** Recipe from Read It & Eat **
* 1 c. (4 oz.) preshredded 4-cheese Mexican blend cheese, divided
- * 1/3 c. fat-free milk
- * ¼ c. egg substitute
- * 1 tsp. ground cumin
- * 1/8 tsp. ground red pepper
- * 1 - 14 ¾-oz. can cream-style corn
- * 1 - 8.5 oz. box corn muffin mix
- * 1 - 4 oz. can chopped green chilies, drained
- * cooking spray
- * 1 - 10 oz. can red enchilada sauce
- * 2 c. shredded cooked chicken breast
- * ½ c. sour cream
Heat oven to 400. Combine ¼ c. cheese and next 7 ingredients (through chilies) in a large bowl, stirring just until moist.
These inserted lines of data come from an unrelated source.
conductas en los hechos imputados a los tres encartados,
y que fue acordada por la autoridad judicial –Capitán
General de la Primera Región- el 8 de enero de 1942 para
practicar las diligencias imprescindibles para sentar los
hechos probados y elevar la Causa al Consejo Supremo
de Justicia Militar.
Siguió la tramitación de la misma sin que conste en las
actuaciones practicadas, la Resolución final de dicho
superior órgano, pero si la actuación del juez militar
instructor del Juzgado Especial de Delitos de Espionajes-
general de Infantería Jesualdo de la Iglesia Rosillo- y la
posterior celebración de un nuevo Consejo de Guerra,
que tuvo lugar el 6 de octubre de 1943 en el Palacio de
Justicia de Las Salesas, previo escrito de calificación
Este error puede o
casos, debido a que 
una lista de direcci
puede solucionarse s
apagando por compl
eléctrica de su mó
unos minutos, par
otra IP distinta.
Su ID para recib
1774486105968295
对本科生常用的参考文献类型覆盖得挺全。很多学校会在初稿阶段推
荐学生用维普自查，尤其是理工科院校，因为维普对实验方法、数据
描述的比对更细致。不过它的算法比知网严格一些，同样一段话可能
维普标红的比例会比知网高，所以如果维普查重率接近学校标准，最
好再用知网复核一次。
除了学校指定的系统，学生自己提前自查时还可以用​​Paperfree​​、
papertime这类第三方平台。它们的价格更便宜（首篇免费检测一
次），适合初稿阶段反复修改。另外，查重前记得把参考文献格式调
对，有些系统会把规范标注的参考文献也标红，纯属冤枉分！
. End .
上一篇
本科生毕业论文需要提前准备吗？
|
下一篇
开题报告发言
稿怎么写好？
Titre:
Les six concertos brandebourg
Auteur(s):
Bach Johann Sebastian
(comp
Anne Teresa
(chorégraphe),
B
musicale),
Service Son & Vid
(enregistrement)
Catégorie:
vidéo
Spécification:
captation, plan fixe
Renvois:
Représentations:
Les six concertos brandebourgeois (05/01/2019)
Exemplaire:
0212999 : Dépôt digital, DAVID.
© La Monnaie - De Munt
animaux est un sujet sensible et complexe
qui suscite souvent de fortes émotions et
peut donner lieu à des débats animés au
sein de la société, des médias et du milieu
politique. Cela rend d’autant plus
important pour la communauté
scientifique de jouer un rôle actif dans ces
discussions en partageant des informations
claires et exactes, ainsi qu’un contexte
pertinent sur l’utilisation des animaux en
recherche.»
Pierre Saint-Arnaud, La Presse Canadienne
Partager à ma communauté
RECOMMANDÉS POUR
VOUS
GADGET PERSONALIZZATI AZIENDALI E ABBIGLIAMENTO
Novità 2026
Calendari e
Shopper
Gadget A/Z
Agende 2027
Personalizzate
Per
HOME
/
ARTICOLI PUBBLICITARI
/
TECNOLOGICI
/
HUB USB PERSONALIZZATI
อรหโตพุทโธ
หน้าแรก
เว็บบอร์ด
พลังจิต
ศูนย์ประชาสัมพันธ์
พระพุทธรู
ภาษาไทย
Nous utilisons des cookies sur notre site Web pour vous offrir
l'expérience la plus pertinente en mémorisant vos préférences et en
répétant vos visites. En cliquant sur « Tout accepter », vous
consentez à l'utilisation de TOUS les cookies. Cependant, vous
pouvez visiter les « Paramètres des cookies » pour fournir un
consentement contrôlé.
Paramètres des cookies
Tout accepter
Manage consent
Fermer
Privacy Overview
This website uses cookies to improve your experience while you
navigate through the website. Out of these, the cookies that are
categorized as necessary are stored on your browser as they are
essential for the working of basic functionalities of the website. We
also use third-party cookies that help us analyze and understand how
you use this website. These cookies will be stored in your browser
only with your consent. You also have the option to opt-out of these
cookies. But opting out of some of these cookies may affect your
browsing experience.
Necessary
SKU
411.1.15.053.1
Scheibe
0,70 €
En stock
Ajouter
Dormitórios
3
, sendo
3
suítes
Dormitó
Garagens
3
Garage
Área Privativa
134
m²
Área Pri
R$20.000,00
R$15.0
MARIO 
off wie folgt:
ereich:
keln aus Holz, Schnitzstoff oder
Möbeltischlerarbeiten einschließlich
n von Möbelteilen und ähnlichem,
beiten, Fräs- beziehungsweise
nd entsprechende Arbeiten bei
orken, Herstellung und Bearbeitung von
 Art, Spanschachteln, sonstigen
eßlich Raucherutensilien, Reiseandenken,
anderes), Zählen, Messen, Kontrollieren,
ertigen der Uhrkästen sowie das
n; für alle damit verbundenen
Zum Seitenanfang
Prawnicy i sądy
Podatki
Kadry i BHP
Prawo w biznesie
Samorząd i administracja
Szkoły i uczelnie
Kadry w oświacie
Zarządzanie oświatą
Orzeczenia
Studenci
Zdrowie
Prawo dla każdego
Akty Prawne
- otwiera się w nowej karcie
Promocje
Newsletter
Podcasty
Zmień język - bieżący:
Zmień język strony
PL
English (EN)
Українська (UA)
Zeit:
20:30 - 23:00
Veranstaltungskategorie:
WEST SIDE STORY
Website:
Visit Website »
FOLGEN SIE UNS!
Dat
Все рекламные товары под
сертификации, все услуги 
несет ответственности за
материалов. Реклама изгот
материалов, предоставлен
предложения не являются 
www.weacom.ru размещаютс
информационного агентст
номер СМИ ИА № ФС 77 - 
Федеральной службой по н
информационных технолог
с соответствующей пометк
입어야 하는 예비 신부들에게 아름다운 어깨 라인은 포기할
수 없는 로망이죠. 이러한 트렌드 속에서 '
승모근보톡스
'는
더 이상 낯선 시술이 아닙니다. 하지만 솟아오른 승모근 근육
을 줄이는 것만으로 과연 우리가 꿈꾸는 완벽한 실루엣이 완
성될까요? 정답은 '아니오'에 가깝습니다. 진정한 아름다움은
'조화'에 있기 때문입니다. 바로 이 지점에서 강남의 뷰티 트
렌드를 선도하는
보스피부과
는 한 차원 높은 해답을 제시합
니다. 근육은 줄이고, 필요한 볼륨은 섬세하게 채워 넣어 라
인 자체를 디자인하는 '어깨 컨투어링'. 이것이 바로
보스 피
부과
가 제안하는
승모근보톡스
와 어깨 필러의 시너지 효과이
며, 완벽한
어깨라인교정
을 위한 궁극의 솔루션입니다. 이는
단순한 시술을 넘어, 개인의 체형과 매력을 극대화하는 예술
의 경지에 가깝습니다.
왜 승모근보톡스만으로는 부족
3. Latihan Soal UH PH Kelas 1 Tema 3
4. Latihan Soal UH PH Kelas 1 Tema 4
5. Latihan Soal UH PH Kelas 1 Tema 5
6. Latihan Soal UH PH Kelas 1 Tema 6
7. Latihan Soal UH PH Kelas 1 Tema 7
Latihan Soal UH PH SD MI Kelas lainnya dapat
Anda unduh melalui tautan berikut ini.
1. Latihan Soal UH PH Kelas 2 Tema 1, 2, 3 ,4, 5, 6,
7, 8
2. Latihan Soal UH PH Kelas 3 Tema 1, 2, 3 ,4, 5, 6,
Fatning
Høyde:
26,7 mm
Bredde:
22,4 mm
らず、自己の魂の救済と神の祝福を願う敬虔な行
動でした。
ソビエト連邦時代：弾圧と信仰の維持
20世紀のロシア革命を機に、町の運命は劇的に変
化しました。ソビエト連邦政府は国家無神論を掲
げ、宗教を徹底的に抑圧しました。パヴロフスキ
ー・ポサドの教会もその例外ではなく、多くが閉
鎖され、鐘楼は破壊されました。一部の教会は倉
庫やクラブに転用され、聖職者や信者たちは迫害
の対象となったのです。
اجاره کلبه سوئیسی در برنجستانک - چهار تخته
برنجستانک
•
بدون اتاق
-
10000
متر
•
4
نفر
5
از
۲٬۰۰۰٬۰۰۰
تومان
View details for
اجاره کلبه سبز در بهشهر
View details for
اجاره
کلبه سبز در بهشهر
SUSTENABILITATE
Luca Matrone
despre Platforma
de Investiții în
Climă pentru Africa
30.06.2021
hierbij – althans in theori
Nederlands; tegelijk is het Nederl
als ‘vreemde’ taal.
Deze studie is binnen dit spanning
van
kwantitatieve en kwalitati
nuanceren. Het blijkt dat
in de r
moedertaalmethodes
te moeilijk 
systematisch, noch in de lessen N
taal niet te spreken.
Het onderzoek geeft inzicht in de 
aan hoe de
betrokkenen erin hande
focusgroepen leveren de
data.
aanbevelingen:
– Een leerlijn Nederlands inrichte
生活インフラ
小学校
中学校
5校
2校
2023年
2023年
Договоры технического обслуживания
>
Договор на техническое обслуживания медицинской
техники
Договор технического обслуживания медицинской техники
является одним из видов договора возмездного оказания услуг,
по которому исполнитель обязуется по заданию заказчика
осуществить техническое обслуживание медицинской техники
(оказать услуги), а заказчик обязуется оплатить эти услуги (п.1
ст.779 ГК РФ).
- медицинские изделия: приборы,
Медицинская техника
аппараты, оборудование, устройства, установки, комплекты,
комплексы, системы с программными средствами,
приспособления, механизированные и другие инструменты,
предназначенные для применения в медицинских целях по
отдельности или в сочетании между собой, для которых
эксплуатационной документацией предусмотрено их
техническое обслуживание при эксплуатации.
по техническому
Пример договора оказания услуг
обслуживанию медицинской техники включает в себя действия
Pour into a 13 x 9" baking dish coated with cooking spray. Bake for 15 min, or until set. Pierce entire surface liberally with a fork; pour enchilada sauce over top. Top with chicken; sprinkle w/ remaining ¾ c. cheese. Bake for 15 min, or until cheese melts. Remove from oven; let stand 5 min. Cut into 8 pieces; top each serving with 1 Tbl. sour cream.